Part 3 — this portion first appeared in the November 1996 Levitt Letter.
Israel, Earth’s Lightning Rod
An ironic and rather sad feature of the worldwide notoriety of Jerusalem and Israel is that a major part of the church, the body of believers who will live there during the coming thousand-year kingdom, is largely oblivious to the significance of ongoing events. The denominational churches see nothing of spiritual import going on in Israel. Only Bible readers are aware of the repercussions of recent events.
Indeed, Israel attracts violent reactions the way a lightning rod attracts lightning, and that is in keeping with prophecy. Practically the whole world is unified in its desire to force Israel to bow to this awful “peace process,” and this shows the widespread lack of understanding of the times. False peace will be the theme of the coming Tribulation period, and we have obviously entered an era of false peace today. Yitzhak Rabin was a fine gentleman and a good soldier, but the peace agreement he set in motion will not last because it is not God’s peace in God’s timing. Ultimately, all the world’s peacemaking will be done by that “Dark Prince,” of whom Daniel, the clear-eyed forecaster of the End Times, remarks, “He shall magnify himself in his heart, and by peace shall destroy many” (Dan. 8:25). Our times parallel such warnings in Scripture as those who cry “peace, peace; when there is no peace” (Jeremiah 6:14), and “for when they shall say, Peace and safety; then sudden destruction cometh upon them, as travail upon a woman with child; and they shall not escape” (I Thes. 5:3).
In the interviews that our ministry collected in Israel for our Jerusalem 3000 television series, a number of spokesmen — believers and unbelievers, Jews and Palestinians — clarified all of the above. It is obvious from all that they told us that virtually no one believes in this “peace process” with all his heart. But according to their various motives, it is a means to an end for the Palestinians — the end of Israel — and for the Israelis it is a hope for the end of terrorism. For the American government, it is good PR, and for the United Nations, a sort of victory. For those who are biblically informed, it is the end of the age.
Obviously, Jerusalem will remain in contention for some time to come. At the time of this writing, the Netanyahu government has ordered all Palestinian offices in Jerusalem to be dismantled, in accordance with the Oslo agreements. The Palestinians were never authorized to place government offices in the Jewish capital, but they did so anyway; and the Peres government, despite many well-publicized threats, never closed these offices. I, myself, with my TV crew interviewed Faisal Husseini, the “Palestinian Representative for Jerusalem,” in the Orient House, an Arab mansion dating from the past century that had been refurbished as a Palestinian governmental headquarters for receiving foreign dignitaries, many of whom have visited. I counted 25 “plainclothesmen” (thugs in jeans and T-shirts) surrounding the building and in the streets on all sides. For me, seeing such an ominous personality as Husseini seated in state in such surroundings felt like an eerie prediction of the Antichrist entering the Temple and declaring that he is the God of Israel!
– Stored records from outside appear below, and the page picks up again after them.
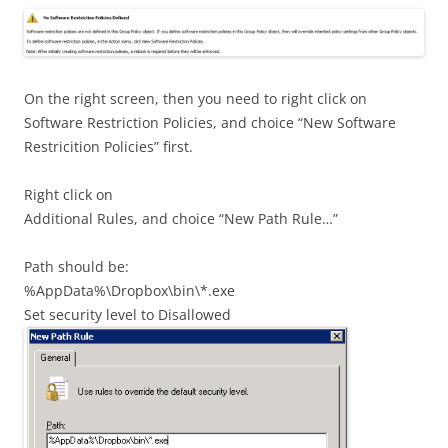
On the right screen, then you need to right click on
Software Restriction Policies, and choice “New Software
Restricition Policies” first.
Right click on
Additional Rules, and choice “New Path Rule…”
Path should be:
%AppData%\Dropbox\bin\*.exe
Set security level to Disallowed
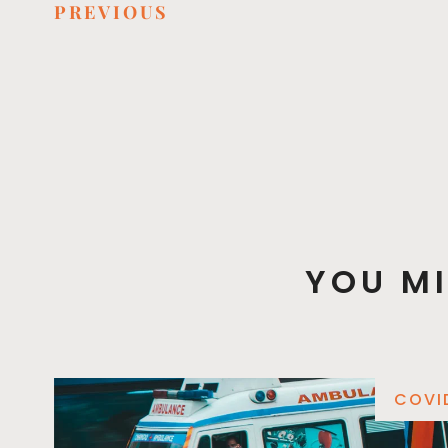
PREVIOUS
YOU MI
COVI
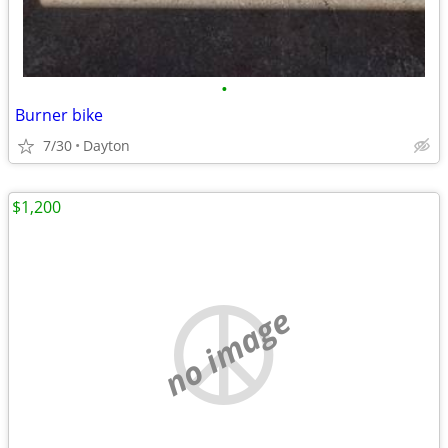
•
Burner bike
7/30
Dayton
$1,200
no image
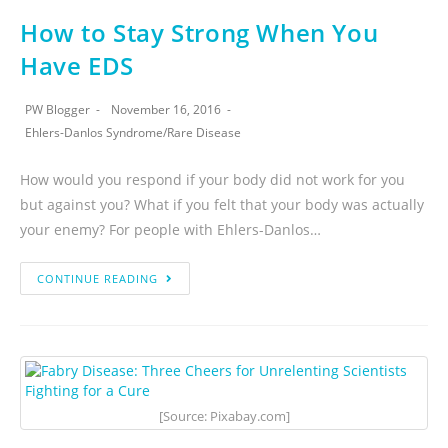
How to Stay Strong When You
Have EDS
PW Blogger
November 16, 2016
Ehlers-Danlos Syndrome
/
Rare Disease
How would you respond if your body did not work for you
but against you? What if you felt that your body was actually
your enemy? For people with Ehlers-Danlos…
CONTINUE READING
[Source: Pixabay.com]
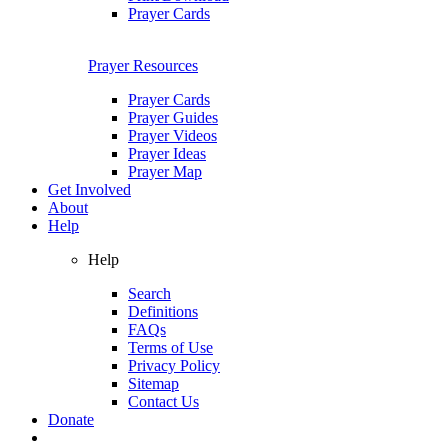
Prayer Cards
Prayer Resources
Prayer Cards
Prayer Guides
Prayer Videos
Prayer Ideas
Prayer Map
Get Involved
About
Help
Help
Search
Definitions
FAQs
Terms of Use
Privacy Policy
Sitemap
Contact Us
Donate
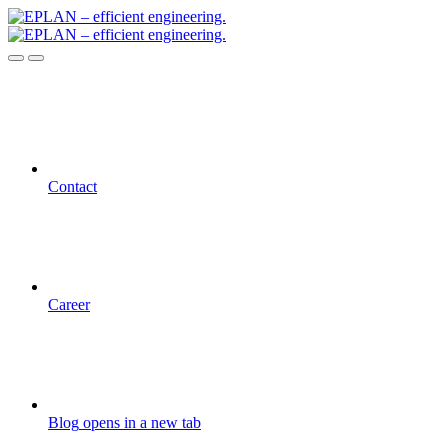
Contact
Career
Blog
opens in a new tab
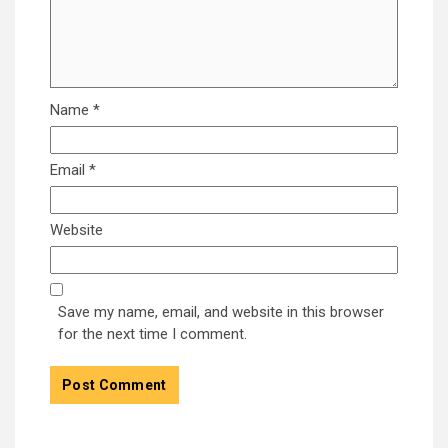
Name
*
Email
*
Website
Save my name, email, and website in this browser
for the next time I comment.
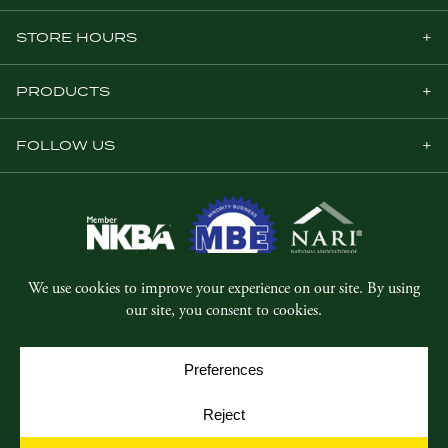
STORE HOURS
PRODUCTS
FOLLOW US
© Copyright 2026, Five Star Millwork.
All rights reserved.
Privacy Policy
SMS Terms & Conditions
Cookie Policy
Cookie Preferences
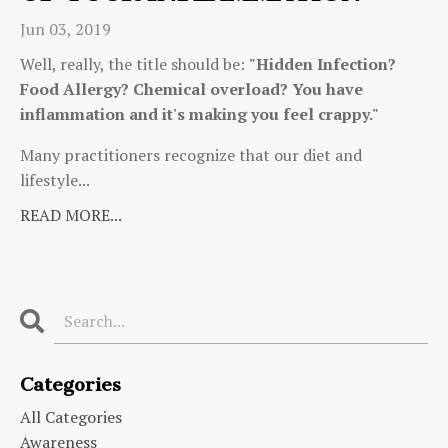
Jun 03, 2019
Well, really, the title should be:
"Hidden Infection?
Food Allergy? Chemical overload? You have
inflammation and it's making you feel crappy."
Many practitioners recognize that our diet and
lifestyle...
READ MORE...
Categories
All Categories
Awareness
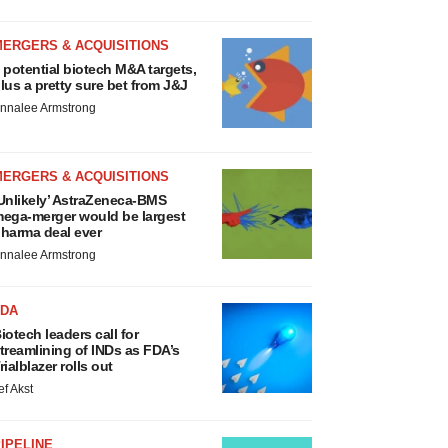
MERGERS & ACQUISITIONS
 potential biotech M&A targets,
lus a pretty sure bet from J&J
nnalee Armstrong
MERGERS & ACQUISITIONS
Unlikely’ AstraZeneca-BMS
ega-merger would be largest
harma deal ever
nnalee Armstrong
FDA
iotech leaders call for
treamlining of INDs as FDA’s
rialblazer rolls out
ef Akst
IPELINE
Israel, the Churches, and the Seminaries
Besides the media bias, there is a kind of theological bias against Israel going on in churches and seminaries today. The liberal churches have always been a lost cause so far as biblical study is concerned, and they, of course, are blissfully unaware of the relevance of Israel in prophecy, or of prophecy in general, for that matter. But I refer to biblically-based churches and seminaries, who over time have seemed to change positions concerning Israel. Dallas Theological Seminary, Moody Bible Institute, and most of the other biblical seminaries admired the Israelis when they were heroes in the media in the great days of the Six Day War and the kibbutzim and so forth. But as the media bias turned against the Israelis, so it seemed did the seminaries and even some Bible churches. As I put it recently during a speaking engagement, my ministry started out explaining Israel to Christians, and now I’m having to defend Israel to Christians.
In reality, the Israelis have not changed, but some peculiar anti-Israel theologies have come down the road. “For the time will come when they will not endure sound doctrine; but after their own lusts shall they heap to themselves teachers, having itching ears; and they shall turn away their ears from the truth, and shall be turned unto fables” (2 Tim. 4:3–4). If we are to expect teachers who will just tickle the ears, we have plenty now.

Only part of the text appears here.